MJ: There’s a lot of narrativizing done by prosecutors, right? How can a prosecutor’s ability to tell a story change a case?
ML: It is all about the story. For this case, the story in court began with the two bicycles that were taken out of the creek where the bodies were found. The prosecutor had those two bikes, and the judge allowed those two bikes to sit right in front of his bench the entire time. Imagine the emotional impact that might have on the jury—to always remind the jurors about who had been killed here and their size. If you’re talking about how they formed a narrative, that was a visual imperative for the prosecutors.
The prosecutors did not have a clear motive to show why these teenagers had gotten up one day and gone to the woods to kill these three little boys who they had never met. It was a big, big hurdle. So they had consultations with the judge about introducing a satanic motive. In the second trial, for Damien Echols and Jason Baldwin, there’s a point where the prosecutor and the defense are having an on-camera meeting in front of the bench with Judge David Burnett. They’re discussing what’s going to happen. “Are you going to introduce motive here?” And the judge says to the prosecutor something like, “I won’t mind if you bring up the satanic thing.” That comment did not make it into the transcript, even though those little sessions in front of the judge’s bench are supposed to.
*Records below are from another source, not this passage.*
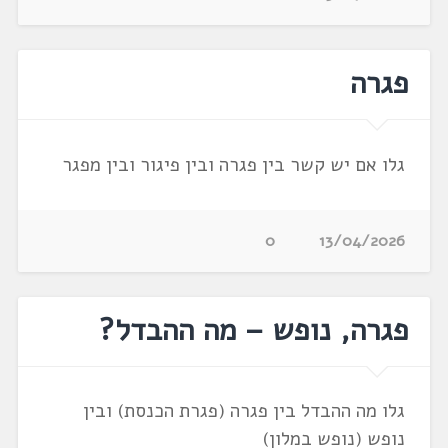
פגרה
גלו אם יש קשר בין פגרה ובין פיגור ובין מפגר
0
13/04/2026
פגרה, נופש – מה ההבדל?
גלו מה ההבדל בין פגרה (פגרת הכנסת) ובין
נופש (נופש במלון)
But that comment—which is so volatile—was not caught until years later.
Then they bring in an expert on the occult. Well, how do you even get certified in the occult? The defense had researched this guy, Dr. Dale Griffis, and determined that his doctorates had been obtained from a mail-order university. So he got on the stand and the defense shredded any claim he had. Then the prosecutor had their linchpin witness whose whole credibility has been shown to be fraudulent. But Judge Burnett said, “That’s okay, I’m going to allow Griffis because I think in Arkansas you don’t even necessarily need to have a third-grade education to be qualified as an expert in the occult.”
His testimony ended up being very powerful and very necessary for the prosecutors’ plans. And it was persuasive.
MJ: A lack of oversight for prosecutors seems like a policy issue that’s relevant here.
ML: Yes, that’s right. There are very few places that have any checks on prosecutors, other than that it’s an elected office. The theory is, we won’t reelect them if they’re no good. But who is checking up on the prosecutors? How do we even check on prosecutors? And how can we hold them up to any kinds of standards? Most states have no laws about anything like that.
MJ: Even elections can be misaligned. At the time, success was measured by how many people a prosecutor puts in prison. The prosecutor on the West Memphis Three case needed to get a prosecution to stay in his job, right?
ML: Absolutely. Your career path, generally, is from prosecutor to judge. If you want to end up being a judge, starting off as a prosecutor is a good way to do that. David Burnett, the judge in this case—that was his career path. John Fogleman, the prosecutor, had judicial ambitions. He ran for Supreme Court judge here and lost, I think in large part because of the publicity about this trial.
But another insidious part of the judicial election is that once we adopted the language of tough-on-crime in the ’70s, then it was about who could be the toughest—it became like this self-fulfilling race. “I’m tougher than you are so I need to be the judge, I’ve got more wins in my column, I have shown how tough I am.”
MJ: Your book is often brought up as an emblem of the satanism craze in the ’90s. Now, satanism is considered ridiculous to bring up in a trial, but judicial and prosecutorial misconduct isn’t so ridiculous.
ML: I leave it to other people to get into the minds of psychopaths and the people who do terrible things. As a reporter, I’m more interested in where the government becomes involved in furthering crimes. If you throw on a betrayal of trust by your elected officials or the people you’re paying to do a job—your police, your judges, whoever—then it becomes exponentially worse.